- _DIRECTIONS_
Which lines of the records contain the word "Tornado"? Copy each one.

- _ENTRIES SUPPLIED_
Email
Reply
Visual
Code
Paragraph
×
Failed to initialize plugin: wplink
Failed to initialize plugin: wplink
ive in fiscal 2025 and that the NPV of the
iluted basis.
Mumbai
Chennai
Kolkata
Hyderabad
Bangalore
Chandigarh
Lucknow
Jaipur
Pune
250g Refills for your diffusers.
...
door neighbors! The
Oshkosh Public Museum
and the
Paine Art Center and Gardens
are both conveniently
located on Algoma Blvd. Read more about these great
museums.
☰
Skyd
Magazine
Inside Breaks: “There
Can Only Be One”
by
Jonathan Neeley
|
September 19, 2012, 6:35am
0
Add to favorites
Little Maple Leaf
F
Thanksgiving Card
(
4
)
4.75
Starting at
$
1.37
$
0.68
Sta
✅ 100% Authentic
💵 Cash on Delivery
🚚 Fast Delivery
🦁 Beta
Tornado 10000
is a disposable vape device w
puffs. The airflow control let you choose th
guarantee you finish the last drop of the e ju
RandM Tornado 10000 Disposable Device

- _EXERCISE OUTPUT_
Tornado 10000
RandM Tornado 10000 Disposable Device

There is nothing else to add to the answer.